One can see what he means. There is something mediocre about happiness, the opposite of what Romantics used to call Sturm und Drang, Storm and Stress. But the “pursuit of happiness” is in America’s DNA, enshrined by Thomas Jefferson in the Declaration of Independence. Perhaps that is why revolutionaries on the right and the left so often despise the United States.
To be sure, there are times when even democracies need heroes. Neville Chamberlain, a mainstream Conservative, not overly imaginative, and a man of compromise, was not the leader his country needed to face Hitler in 1940. In peacetime, Chamberlain was an effective prime minister, whereas Winston Churchill was regarded as an unreliable blowhard. But in May 1940, when Britain was hardly ready to fight a war with Nazi Germany, the country needed a fierce romantic like Churchill to inspire its people with his heroic spirit.

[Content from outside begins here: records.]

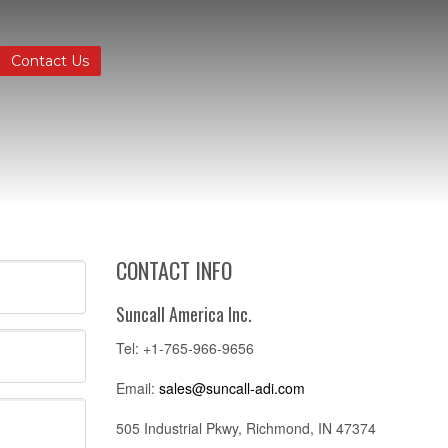
Contact Us
CONTACT INFO
Suncall America Inc.
Tel: +1-765-966-9656
Email:
sales@suncall-adi.com
505 Industrial Pkwy, Richmond, IN 47374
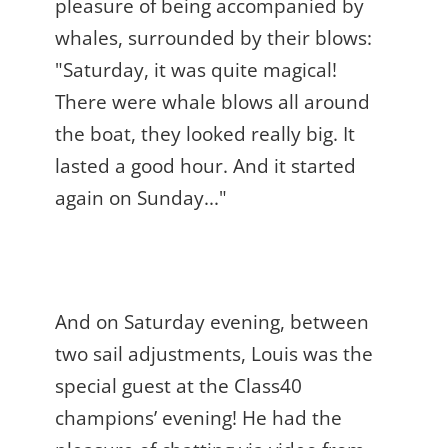
pleasure of being accompanied by
whales, surrounded by their blows:
"Saturday, it was quite magical!
There were whale blows all around
the boat, they looked really big. It
lasted a good hour. And it started
again on Sunday..."
And on Saturday evening, between
two sail adjustments, Louis was the
special guest at the Class40
champions’ evening! He had the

Such times are rare, however. Unfortunately, too many postwar US presidents have chosen to emulate Churchill, rather than Chamberlain, which has sometimes led to foolish wars. The pursuit of happiness is rarely well served by seekers of martial glory and national grandeur. It is far better served by a leader like Biden.
But perhaps we are now living through one of those rare moments when heroism and big ideas are required. As Biden said in his acceptance speech, we face multiple dangers: a pandemic, a severe economic crisis, and a general lack of trust in democratic institutions. Then there is the sharp rise on several continents of right-wing populist demagogues. A significant percentage of the US population, exposed to a barrage of malicious propaganda, believes that Biden stole the election.
The newly inaugurated president is sometimes hopefully compared to Franklin D. Roosevelt. Many of his supporters believe, rightly in my view, that it is time for a revised New Deal and substantial political reforms. Too much money is concentrated in too few hands. And too much has been smashed in the last four years (not least the idea that there is such a thing as truth) to think the US can simply revert to the way things were.
In some ways, Biden’s task will be harder than Roosevelt’s. Although the economic crisis was worse in the 1930s, Roosevelt had large majorities in Congress, and the Republican Party was not in thrall to a dangerous cult. The New Deal was a great achievement. But despite his quasi-aristocratic airs, Roosevelt was not a brilliant or heroic man. Like Biden, he was a skilled political operator.
And, like Biden, Roosevelt was certainly no revolutionary. His task was to save American capitalism. He was a repairer, a fixer. The New Deal was achieved not because of Roosevelt’s genius or heroism, but because enough people trusted him to act in good faith.
That is precisely what people are expecting from Biden, too. He must save US democracy from the ravages of a political crisis. To do so, he must reestablish trust in the system. He has promised to make his country less polarized, and to restore civility and truth to political discourse. In this endeavor, his lack of charisma may turn out to be his greatest strength. For all that he lacks in grandeur, he makes up for by exuding an air of decency.
Will that be enough to push through the necessary political changes? The answer won’t depend only on him, of course. All of his big initiatives might run into the sand of Republican obstruction. But he is more likely to succeed than flashier, more radical politicians would be. An old hand like Biden, who knows exactly how the system works – the compromises, the pats on the back, the twisting of arms, and the suffering of fools gladly – might be exactly the leader America needs now.
At least we should hope so. Moving into the Oval Office, Biden removed the bust of Churchill that Trump had prominently displayed behind the desk. Not a bad start.